Autrefois, dans notre Ordre, quand une fondation se faisait, les fondateurs partaient en portant une croix avec l’inscription, ‘Vive Jésus!’ Rien de purement formel en cela. Pour que Jésus vive en nous, parmi nous, il faut lui donner, comme Marie le fit devant l’ange, notre libre consentement, à confirmer continuellement par nos actes. La maternité de Marie nous concerne. Par la consécration mariale de l’Ordre nous voulons construire nos vies selon une logique maternelle dont nos Pères proposaient l’exégèse à travers leur prédilection pour Noël. Vive Jésus! Tous les jours, Dieu vient à la recherche de notre Oui à sa vie en nous: ‘Vis, Jésus!’

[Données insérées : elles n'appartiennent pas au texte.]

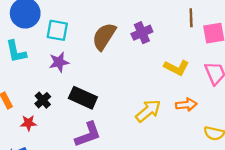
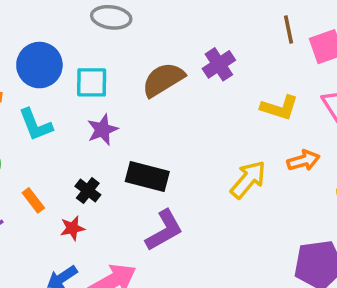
brown semicircle: (104, 36) -> (163, 80), turned 36

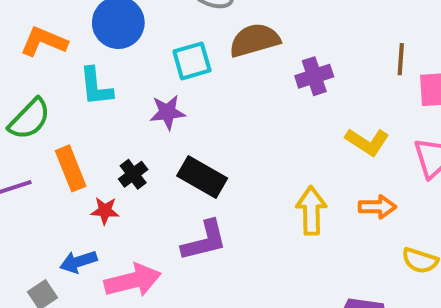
brown semicircle: (163, 80) -> (255, 40), moved
cyan square: (92, 82) -> (192, 61), moved, turned -32
yellow arrow: (248, 179) -> (311, 211), turned -57
orange rectangle: (33, 200) -> (71, 168), size x1.5

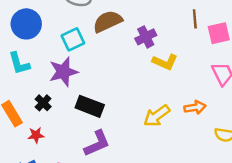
purple star: (167, 112) -> (63, 72), size x1.4
yellow L-shape: (367, 142) -> (165, 62), moved
black cross: (133, 174) -> (43, 103), moved
yellow arrow: (311, 211) -> (157, 116), turned -116

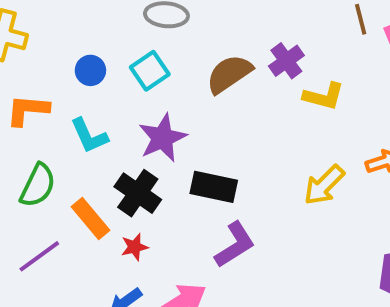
brown semicircle: (108, 21) -> (229, 74), moved
blue circle: (26, 24) -> (90, 70), size x0.6
cyan square: (73, 39) -> (150, 71), moved
black cross: (43, 103) -> (138, 193), size x1.6

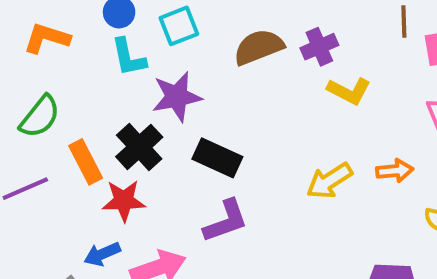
cyan L-shape: (89, 136) -> (128, 57), moved
red star: (135, 247) -> (124, 201), size x1.5

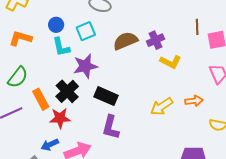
purple L-shape: (226, 221) -> (111, 127), turned 125

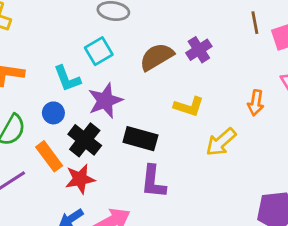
blue circle: (56, 25) -> (53, 113), moved
yellow L-shape: (171, 62) -> (189, 107), moved
orange arrow: (194, 101) -> (256, 103), moved, turned 114

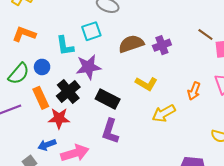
brown line: (255, 23) -> (205, 35), turned -56
blue circle: (53, 113) -> (42, 67), moved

Cette empreinte mariale formera aussi la vie fraternelle. Un terme crucial par lequel NSP Benoît désigne les relations entre frères est la parole ‘honor’. Elle désigne un élément basique pour la construction de l’école de charité à laquelle les Pères cisterciens voulaient donner naissance. Car la charité ne se réduit pas au domaine affectif. L’affection ne se commande pas. Honorer son frère: le propos est noble et exigeant. Il s’agit de reconnaître et d’affirmer l’unicité de l’autre; de s’incliner devant le mystère qu’il incarne par sa vocation et par sa liberté; d’accueillir en lui la présence du Christ; de le regarder avec espérance et lui dire, ‘Vis! Je veux que tu sois!’ Ainsi l’axe vertical et christocentrique de notre vie sera authentifié par nos relations horizontales et fraternelles.
Puisse l’intercession de la Mère de Dieu nous aider, cette année, à vivre ainsi, à consoler, par nos choix, la détresse de ce monde et à témoigner de la grandeur féconde de la vie en Christ.